2. Salesmen for HSA should be required to carry their illustrations out to the goal of $40,000 at age 64, supplying achievement benchmarks along the way. So long as the account contains less than the buy-in amount for the subscriber's age, the manager of a fund should be allowed to wager a guaranteed band of investment results; let us use an example of 7% and 10%. If the funds make more than 10%, the manager keeps the excess. If the fund achieves less than 7%, the manager must make up the difference, either by reinsurance or by offering to be at risk for it. If fund results fall between 7 and 10%, the investor retains it all. This mandatory arrangement may (not must) terminate when the fund reaches a buy-in level, so long as it resumes if illness depletes the account.
The actual limits should be set after consultation with managers in active practice since the purpose is to create incentives to get the funds to self-sustaining levels without kickbacks to investment vehicles. The tension is between a subscriber who has investment choices to make, and a fund manager who must cover his expenses. In the long run, it is to everyone's advantage to maintain a steady view of the risks and rewards of income compounding, while serving the goal of paying as much as possible toward everyone's health care costs in a free-market system. It is best if the limits are realistic, and they should be chosen to drive all the participants toward the highest safe level of performance.

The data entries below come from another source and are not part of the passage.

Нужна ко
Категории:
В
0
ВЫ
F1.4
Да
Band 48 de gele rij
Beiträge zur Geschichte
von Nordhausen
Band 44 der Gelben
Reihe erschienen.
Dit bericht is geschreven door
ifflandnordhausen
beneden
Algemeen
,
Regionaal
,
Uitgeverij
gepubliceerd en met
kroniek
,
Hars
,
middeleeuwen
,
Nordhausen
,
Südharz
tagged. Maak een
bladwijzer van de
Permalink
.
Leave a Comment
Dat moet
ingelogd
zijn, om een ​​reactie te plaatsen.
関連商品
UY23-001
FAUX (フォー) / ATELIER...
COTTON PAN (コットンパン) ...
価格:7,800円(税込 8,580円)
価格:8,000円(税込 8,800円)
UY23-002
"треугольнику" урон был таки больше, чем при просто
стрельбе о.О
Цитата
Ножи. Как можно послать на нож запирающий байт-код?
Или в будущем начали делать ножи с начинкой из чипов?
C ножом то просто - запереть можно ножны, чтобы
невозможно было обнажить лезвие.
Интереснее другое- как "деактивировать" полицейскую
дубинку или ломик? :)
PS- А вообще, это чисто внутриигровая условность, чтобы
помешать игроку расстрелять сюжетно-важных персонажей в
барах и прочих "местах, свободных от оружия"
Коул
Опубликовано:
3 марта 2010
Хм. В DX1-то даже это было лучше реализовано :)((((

Ultimately, the subscriber should recognize that an unsafely high level (with leverage, for example) will make paying his health bills more difficult, not easier.
3. The easiest definition of the top limit is the running cumulative average of the stock market, so total-market index fund results are ideal for the purpose. However, index funds differ in their results, so transparent competition should even be able to squeeze out somewhat better results than the 10% compounding which has characterized the past 90 years. Curiously results significantly worse than the market is not a sign of safety. Consequently, freedom to change managers should be as unhampered as possible, comparative results and costs widely available, and exit fees discouraged.

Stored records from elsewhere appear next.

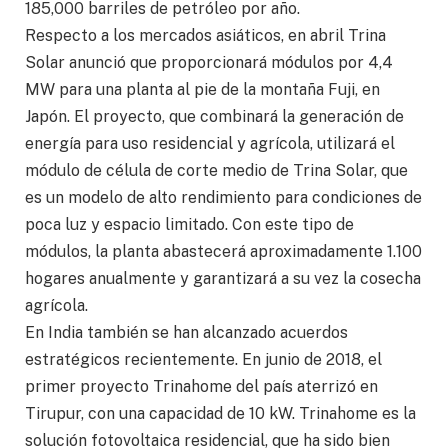
185,000 barriles de petróleo por año.
Respecto a los mercados asiáticos, en abril Trina
Solar anunció que proporcionará módulos por 4,4
MW para una planta al pie de la montaña Fuji, en
Japón. El proyecto, que combinará la generación de
energía para uso residencial y agrícola, utilizará el
módulo de célula de corte medio de Trina Solar, que
es un modelo de alto rendimiento para condiciones de
poca luz y espacio limitado. Con este tipo de
módulos, la planta abastecerá aproximadamente 1.100
hogares anualmente y garantizará a su vez la cosecha
agrícola.
En India también se han alcanzado acuerdos
estratégicos recientemente. En junio de 2018, el
primer proyecto Trinahome del país aterrizó en
Tirupur, con una capacidad de 10 kW. Trinahome es la
solución fotovoltaica residencial, que ha sido bien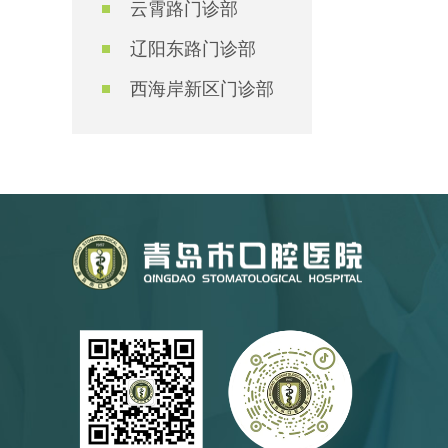
云霄路门诊部
辽阳东路门诊部
西海岸新区门诊部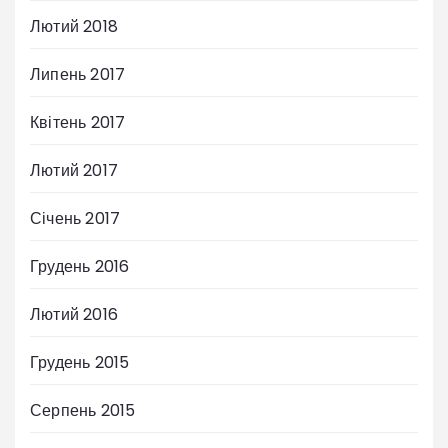
Лютий 2018
Липень 2017
Квітень 2017
Лютий 2017
Січень 2017
Грудень 2016
Лютий 2016
Грудень 2015
Серпень 2015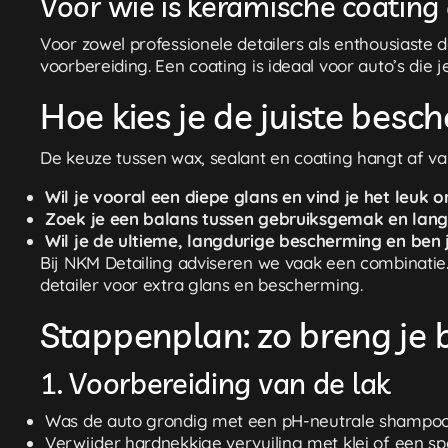
Voor wie is keramische coating
Voor zowel professionele detailers als enthousiaste d
voorbereiding. Een coating is ideaal voor auto’s die 
Hoe kies je de juiste besc
De keuze tussen wax, sealant en coating hangt af van
Wil je vooral een diepe glans en vind je het leuk
Zoek je een balans tussen gebruiksgemak en lan
Wil je de ultieme, langdurige bescherming en ben 
Bij NKM Detailing adviseren we vaak een combinatie
detailer voor extra glans en bescherming.
Stappenplan: zo breng je
1. Voorbereiding van de lak
Was de auto grondig met een pH-neutrale shampoo
Verwijder hardnekkige vervuiling met klei of een spe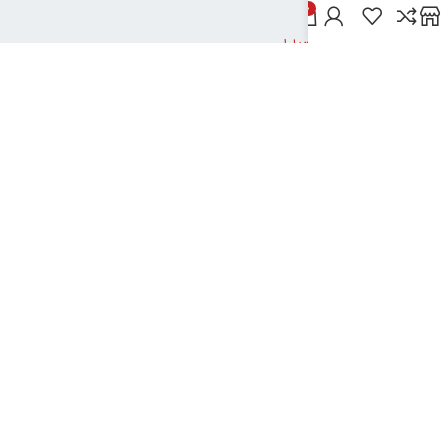
خدمات مشتریان
0
پاسخ به پرسش‌های متداول
رویه‌های بازگرداندن کالا
شرایط استفاده
راهنمای خرید از دیجی بوک شهر
نحوه ثبت سفارش
رویه ارسال سفارش
شیوه‌های پرداخت
نیک تکنولوژی
2024تمامی حقوق این سایت متعلق به بانک کتاب دیجی بوک شهر می باشد
..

4. In general, single premium policies are rarely used. However, since starting an HSA at birth adds 26 years to the compounding, and while the amounts at first are so small they are somewhat unattractive to HSA managers, they could nevertheless become an important feature of their future. Throughout childhood, the paradox will be common that the necessary deposits in an account for lifetime coverage of health costs are nevertheless far too small for a deductible which is sensible for children with such low health expenses. Therefore, provision should be made for supplemental policies which cover this gap in childhood between the amount in the account and the amount of the deductible, which is often set with an eye to the parents' situation, not the child's. Intuitively, such insurance supplements ought to be quite cheap.